Task requirements: Reproduce, exactly and in full, only the lines below from the one containing "Domestic Refrigerator/Freezer System" through the one containing "Macam - Macam".

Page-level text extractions
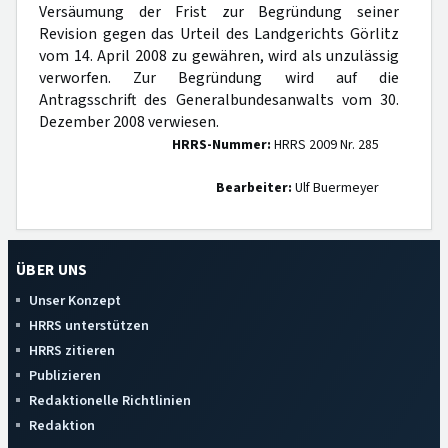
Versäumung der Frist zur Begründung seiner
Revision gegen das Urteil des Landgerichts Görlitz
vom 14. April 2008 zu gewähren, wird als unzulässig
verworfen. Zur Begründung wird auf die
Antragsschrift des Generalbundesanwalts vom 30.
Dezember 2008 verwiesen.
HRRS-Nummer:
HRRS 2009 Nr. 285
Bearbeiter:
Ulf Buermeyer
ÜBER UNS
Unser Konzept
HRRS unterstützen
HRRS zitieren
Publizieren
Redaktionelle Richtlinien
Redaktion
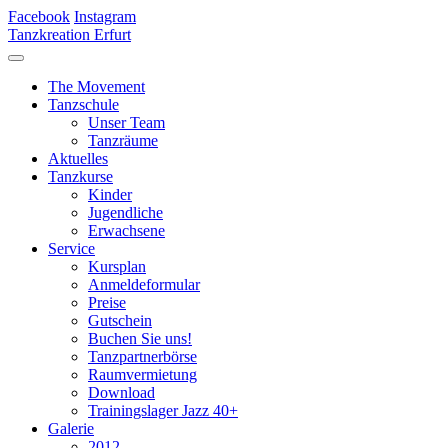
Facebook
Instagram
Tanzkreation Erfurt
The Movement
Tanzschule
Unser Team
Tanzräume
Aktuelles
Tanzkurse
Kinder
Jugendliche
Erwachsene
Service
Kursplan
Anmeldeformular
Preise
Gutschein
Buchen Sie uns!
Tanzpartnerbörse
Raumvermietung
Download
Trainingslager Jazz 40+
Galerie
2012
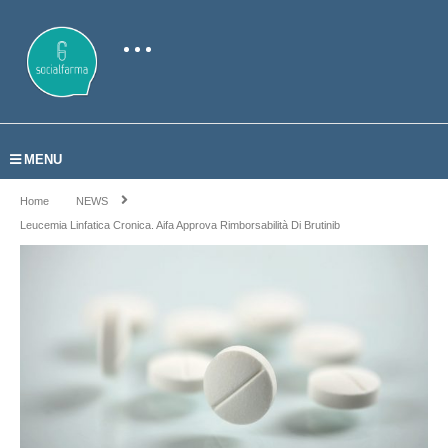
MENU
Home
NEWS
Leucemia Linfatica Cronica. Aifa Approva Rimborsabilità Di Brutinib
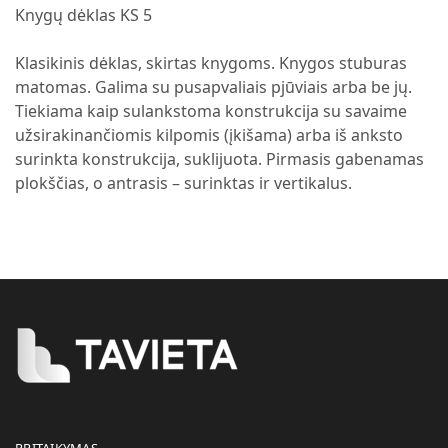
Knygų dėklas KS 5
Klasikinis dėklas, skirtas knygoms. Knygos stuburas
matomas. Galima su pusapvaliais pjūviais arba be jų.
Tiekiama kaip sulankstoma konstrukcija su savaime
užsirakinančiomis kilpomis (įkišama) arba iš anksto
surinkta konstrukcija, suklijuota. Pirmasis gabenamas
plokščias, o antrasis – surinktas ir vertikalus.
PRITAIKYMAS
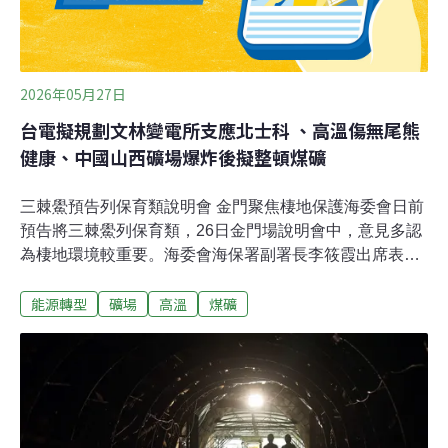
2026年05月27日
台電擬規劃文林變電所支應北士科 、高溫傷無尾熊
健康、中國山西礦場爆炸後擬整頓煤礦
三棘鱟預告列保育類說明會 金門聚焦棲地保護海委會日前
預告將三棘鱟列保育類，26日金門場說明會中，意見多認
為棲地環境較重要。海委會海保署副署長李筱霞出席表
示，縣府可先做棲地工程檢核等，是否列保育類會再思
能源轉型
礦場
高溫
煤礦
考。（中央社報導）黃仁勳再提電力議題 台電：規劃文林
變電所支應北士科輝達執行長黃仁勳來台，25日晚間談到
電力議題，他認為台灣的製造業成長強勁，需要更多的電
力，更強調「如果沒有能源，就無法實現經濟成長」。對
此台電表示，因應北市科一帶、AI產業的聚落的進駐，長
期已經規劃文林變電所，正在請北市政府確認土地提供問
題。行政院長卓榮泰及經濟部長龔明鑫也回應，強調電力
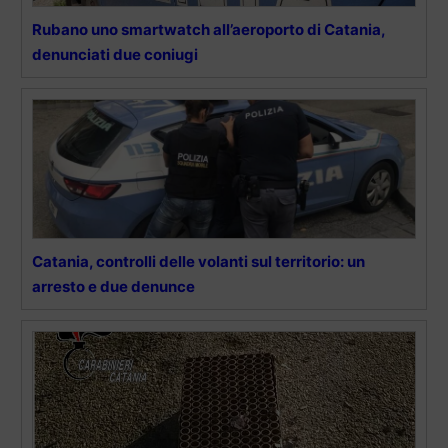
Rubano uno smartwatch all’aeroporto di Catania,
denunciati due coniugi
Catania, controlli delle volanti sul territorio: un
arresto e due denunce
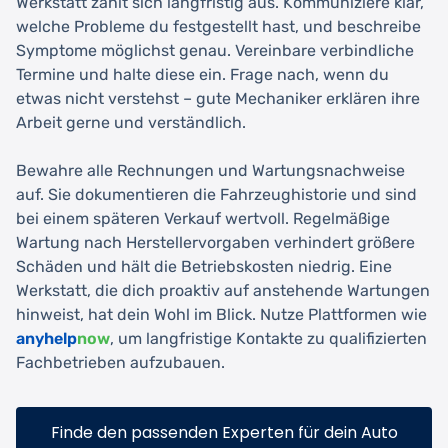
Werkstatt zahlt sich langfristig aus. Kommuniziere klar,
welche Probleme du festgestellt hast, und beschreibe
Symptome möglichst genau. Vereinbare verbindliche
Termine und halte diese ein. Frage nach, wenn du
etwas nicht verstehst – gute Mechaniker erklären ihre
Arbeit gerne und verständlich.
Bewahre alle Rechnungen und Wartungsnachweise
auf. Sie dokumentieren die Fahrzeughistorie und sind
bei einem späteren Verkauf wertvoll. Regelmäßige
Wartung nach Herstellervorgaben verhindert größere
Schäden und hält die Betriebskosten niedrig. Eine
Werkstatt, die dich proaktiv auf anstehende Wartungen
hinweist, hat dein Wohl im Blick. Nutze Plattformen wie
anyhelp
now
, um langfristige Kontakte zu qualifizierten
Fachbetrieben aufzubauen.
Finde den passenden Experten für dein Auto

...

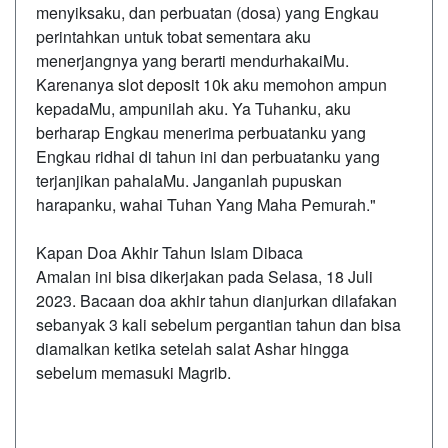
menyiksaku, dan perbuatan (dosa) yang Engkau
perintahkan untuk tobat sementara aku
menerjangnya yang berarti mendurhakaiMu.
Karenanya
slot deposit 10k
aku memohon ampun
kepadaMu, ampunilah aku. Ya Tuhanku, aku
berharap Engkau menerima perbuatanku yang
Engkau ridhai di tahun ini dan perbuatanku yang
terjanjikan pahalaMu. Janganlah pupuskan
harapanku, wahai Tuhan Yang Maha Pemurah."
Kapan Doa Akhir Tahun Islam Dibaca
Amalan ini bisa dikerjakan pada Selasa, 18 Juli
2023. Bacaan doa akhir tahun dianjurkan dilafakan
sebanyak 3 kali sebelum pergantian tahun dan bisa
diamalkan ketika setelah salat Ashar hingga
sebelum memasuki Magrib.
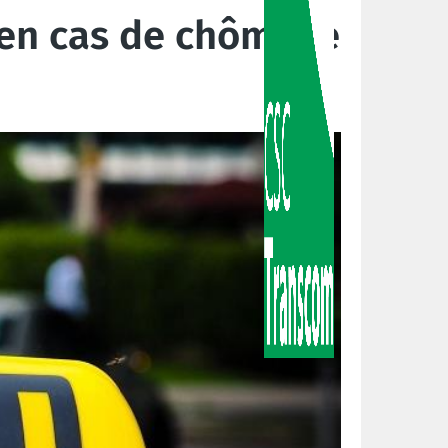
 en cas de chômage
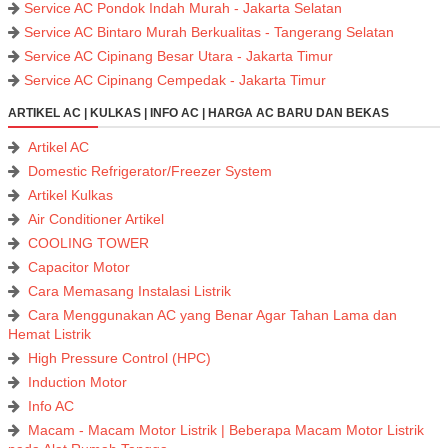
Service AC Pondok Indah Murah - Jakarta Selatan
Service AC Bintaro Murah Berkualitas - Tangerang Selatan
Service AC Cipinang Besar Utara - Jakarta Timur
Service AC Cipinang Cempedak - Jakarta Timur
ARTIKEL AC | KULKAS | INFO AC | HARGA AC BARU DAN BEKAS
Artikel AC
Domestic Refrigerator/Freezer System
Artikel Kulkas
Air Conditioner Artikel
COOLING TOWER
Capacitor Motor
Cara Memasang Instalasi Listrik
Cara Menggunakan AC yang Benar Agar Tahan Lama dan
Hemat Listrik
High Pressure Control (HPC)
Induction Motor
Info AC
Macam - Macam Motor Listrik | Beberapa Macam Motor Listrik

Result:
Domestic Refrigerator/Freezer System
Artikel Kulkas
Air Conditioner Artikel
COOLING TOWER
Capacitor Motor
Cara Memasang Instalasi Listrik
Cara Menggunakan AC yang Benar Agar Tahan Lama dan
Hemat Listrik
High Pressure Control (HPC)
Induction Motor
Info AC
Macam - Macam Motor Listrik | Beberapa Macam Motor Listrik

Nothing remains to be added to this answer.